### Assignment
With images removed, return the whole listing exactly as written.
::::::::
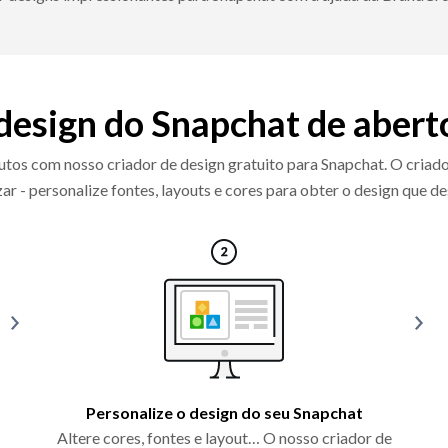
 design do Snapchat de aberto
nutos com nosso criador de design gratuito para Snapchat. O criad
izar - personalize fontes, layouts e cores para obter o design que de
Personalize o design do seu Snapchat
Altere cores, fontes e layout… O nosso criador de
::::::::
### Solution for this exercise
 design do Snapchat de aberto
nutos com nosso criador de design gratuito para Snapchat. O criad
izar - personalize fontes, layouts e cores para obter o design que de
Personalize o design do seu Snapchat
Altere cores, fontes e layout… O nosso criador de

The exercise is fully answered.